## TASK REQUIREMENTS
In the data below, find each line containing the string "balacera" and return it.

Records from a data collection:
--- START ---
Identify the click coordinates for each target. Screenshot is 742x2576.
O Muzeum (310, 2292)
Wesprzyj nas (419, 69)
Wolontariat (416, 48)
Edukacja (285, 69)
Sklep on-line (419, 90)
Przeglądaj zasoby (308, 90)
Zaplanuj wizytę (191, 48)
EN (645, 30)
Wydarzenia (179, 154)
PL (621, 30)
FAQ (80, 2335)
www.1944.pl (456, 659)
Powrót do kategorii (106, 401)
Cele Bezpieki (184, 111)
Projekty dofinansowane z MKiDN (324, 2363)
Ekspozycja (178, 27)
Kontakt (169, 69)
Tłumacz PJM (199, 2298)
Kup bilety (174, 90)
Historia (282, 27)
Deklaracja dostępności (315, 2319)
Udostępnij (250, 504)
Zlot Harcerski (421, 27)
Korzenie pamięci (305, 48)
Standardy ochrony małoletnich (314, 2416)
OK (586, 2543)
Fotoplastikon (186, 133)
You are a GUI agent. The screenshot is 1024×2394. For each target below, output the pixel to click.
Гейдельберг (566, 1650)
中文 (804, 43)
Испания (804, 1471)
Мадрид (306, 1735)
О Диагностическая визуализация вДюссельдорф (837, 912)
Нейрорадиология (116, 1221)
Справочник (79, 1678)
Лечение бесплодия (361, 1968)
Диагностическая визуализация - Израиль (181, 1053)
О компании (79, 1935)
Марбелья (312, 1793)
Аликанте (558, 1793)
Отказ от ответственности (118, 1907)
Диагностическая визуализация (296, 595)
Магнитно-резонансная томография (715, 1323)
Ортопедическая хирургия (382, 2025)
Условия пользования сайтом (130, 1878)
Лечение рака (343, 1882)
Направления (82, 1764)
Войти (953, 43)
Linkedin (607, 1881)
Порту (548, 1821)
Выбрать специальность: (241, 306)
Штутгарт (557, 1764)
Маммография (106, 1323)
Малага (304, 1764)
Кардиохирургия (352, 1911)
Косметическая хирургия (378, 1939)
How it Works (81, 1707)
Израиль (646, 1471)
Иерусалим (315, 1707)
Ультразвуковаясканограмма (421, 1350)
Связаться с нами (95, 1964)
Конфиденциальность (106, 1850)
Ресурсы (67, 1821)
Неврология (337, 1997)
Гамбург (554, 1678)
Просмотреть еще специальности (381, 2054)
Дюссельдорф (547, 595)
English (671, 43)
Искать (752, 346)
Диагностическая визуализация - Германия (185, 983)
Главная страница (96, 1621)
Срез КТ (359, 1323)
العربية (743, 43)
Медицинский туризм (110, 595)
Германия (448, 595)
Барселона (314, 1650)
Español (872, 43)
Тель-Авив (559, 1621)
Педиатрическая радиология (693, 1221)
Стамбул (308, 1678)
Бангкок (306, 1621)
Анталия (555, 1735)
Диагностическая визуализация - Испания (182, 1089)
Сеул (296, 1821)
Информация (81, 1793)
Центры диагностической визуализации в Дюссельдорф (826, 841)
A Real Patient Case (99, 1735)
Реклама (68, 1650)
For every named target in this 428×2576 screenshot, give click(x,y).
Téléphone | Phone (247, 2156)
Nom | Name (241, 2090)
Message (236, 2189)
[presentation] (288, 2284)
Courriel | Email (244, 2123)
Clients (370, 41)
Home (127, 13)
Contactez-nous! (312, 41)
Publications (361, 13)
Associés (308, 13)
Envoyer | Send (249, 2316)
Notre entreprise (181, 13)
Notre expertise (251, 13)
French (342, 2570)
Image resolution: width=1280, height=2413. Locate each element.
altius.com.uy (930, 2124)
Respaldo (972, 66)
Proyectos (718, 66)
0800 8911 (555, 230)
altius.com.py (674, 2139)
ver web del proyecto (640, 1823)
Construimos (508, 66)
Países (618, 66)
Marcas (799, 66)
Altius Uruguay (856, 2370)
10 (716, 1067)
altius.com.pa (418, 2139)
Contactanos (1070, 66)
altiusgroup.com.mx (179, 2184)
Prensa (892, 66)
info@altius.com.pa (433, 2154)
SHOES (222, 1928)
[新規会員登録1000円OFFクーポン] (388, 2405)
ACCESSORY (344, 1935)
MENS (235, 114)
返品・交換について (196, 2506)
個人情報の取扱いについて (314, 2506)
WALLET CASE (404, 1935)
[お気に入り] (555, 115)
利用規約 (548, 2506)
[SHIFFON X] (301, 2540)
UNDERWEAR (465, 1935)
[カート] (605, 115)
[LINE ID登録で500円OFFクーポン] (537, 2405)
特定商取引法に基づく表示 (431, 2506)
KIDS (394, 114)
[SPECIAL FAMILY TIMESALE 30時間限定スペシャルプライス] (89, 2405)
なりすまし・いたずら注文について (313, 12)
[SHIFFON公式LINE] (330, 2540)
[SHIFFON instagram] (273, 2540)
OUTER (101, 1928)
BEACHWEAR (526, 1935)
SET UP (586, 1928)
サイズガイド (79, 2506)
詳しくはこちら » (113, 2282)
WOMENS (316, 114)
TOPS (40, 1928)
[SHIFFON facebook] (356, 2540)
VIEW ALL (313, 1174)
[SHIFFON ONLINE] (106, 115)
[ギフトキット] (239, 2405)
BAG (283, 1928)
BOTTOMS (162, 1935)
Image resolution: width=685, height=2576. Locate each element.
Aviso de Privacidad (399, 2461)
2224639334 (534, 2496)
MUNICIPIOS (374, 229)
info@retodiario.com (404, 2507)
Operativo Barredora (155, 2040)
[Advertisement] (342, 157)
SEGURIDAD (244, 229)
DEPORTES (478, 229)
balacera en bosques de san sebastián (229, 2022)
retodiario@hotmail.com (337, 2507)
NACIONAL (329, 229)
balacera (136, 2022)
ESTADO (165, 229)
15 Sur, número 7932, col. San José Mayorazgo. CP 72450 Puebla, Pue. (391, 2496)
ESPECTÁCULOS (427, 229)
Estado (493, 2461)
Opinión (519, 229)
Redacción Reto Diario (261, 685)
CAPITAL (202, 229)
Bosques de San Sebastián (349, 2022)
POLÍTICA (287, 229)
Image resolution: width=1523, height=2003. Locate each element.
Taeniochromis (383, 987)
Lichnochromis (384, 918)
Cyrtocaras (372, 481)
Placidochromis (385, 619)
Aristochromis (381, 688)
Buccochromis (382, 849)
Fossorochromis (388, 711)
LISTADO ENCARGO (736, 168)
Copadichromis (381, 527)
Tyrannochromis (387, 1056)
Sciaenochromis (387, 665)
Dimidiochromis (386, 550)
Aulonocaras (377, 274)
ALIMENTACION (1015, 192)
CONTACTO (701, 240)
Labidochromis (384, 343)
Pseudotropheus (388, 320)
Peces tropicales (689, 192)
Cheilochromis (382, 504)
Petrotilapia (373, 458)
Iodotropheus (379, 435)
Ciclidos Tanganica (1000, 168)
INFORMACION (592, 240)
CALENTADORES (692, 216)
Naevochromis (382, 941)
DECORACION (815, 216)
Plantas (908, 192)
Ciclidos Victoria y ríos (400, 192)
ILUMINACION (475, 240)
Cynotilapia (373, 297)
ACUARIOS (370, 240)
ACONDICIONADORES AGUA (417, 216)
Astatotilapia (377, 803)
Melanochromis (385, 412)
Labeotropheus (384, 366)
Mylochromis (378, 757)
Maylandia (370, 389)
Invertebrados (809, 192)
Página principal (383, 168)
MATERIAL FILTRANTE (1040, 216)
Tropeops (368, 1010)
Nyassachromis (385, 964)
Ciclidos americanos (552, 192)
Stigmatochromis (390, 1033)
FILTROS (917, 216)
--- END ---
## TASK RESULT
balacera en bosques de san sebastián (229, 2022)
balacera (136, 2022)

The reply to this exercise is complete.